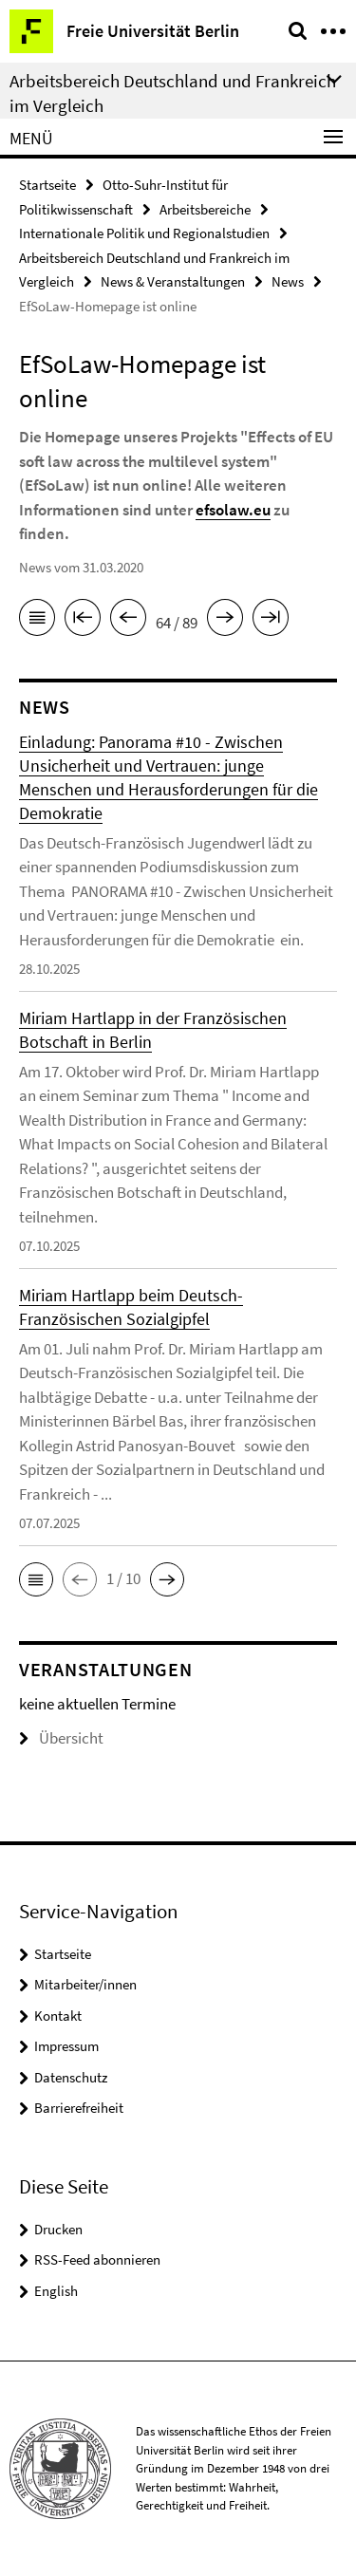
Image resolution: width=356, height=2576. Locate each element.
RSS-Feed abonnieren (97, 2259)
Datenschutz (70, 2077)
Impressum (66, 2046)
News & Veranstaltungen (173, 281)
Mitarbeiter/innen (85, 1984)
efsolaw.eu (233, 509)
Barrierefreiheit (78, 2108)
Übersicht (61, 1737)
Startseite (47, 185)
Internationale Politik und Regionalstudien (144, 233)
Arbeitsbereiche (205, 209)
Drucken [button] (58, 2229)
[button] (36, 1579)
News (288, 281)
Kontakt (58, 2016)
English (56, 2291)
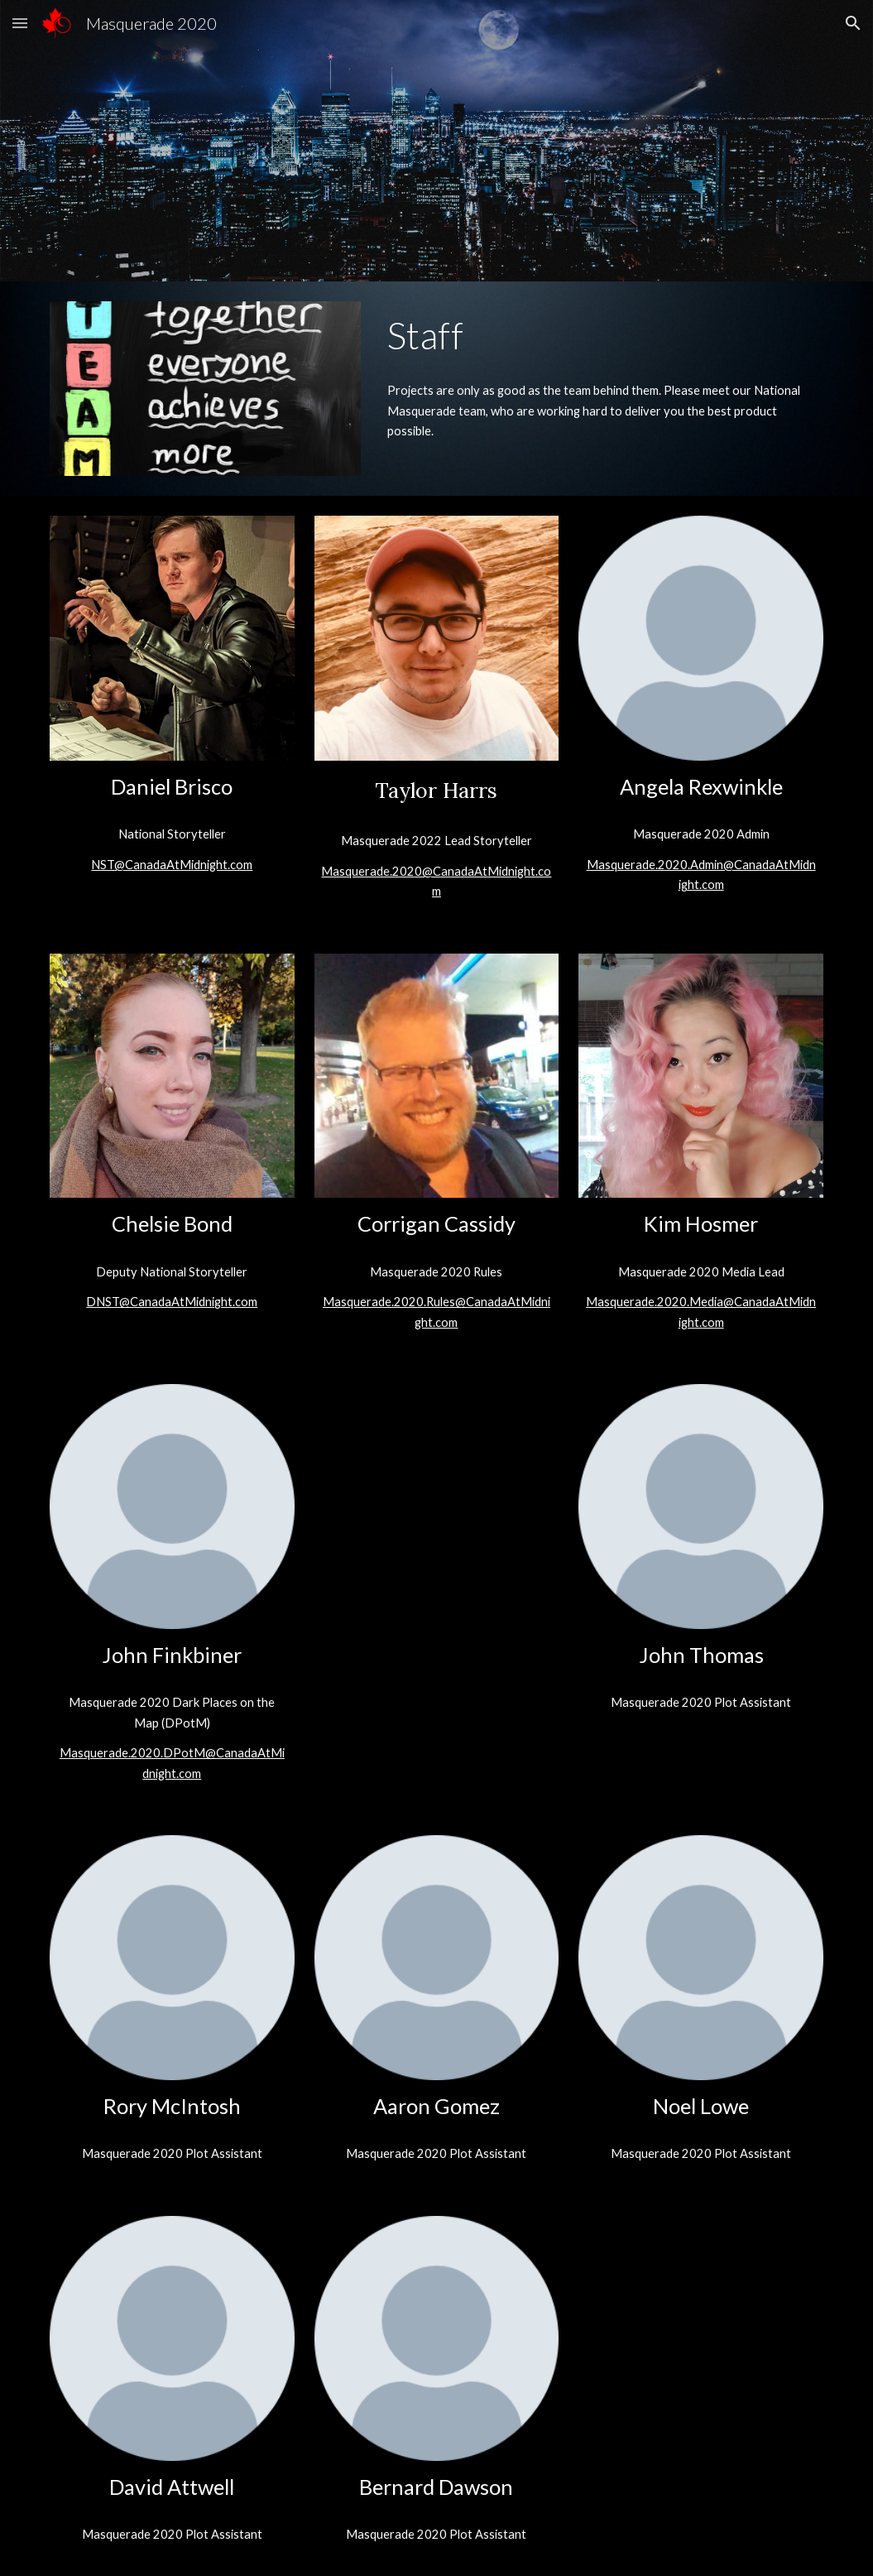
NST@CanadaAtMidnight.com (171, 865)
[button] (20, 23)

================================

◆ TASK PROMPT ◆
Give back an exact copy of only the lines from the one with "News & Veranstaltungen (173, 281)" through the final line of the material, both included. Pictures do not belong in it.

◆ RESPONSE BELOW ◆
News & Veranstaltungen (173, 281)
Mitarbeiter/innen (85, 1984)
efsolaw.eu (233, 509)
Barrierefreiheit (78, 2108)
Übersicht (61, 1737)
Startseite (47, 185)
Internationale Politik und Regionalstudien (144, 233)
Arbeitsbereiche (205, 209)
Drucken [button] (58, 2229)
[button] (36, 1579)
News (288, 281)
Kontakt (58, 2016)
English (56, 2291)
NST@CanadaAtMidnight.com (171, 865)
[button] (20, 23)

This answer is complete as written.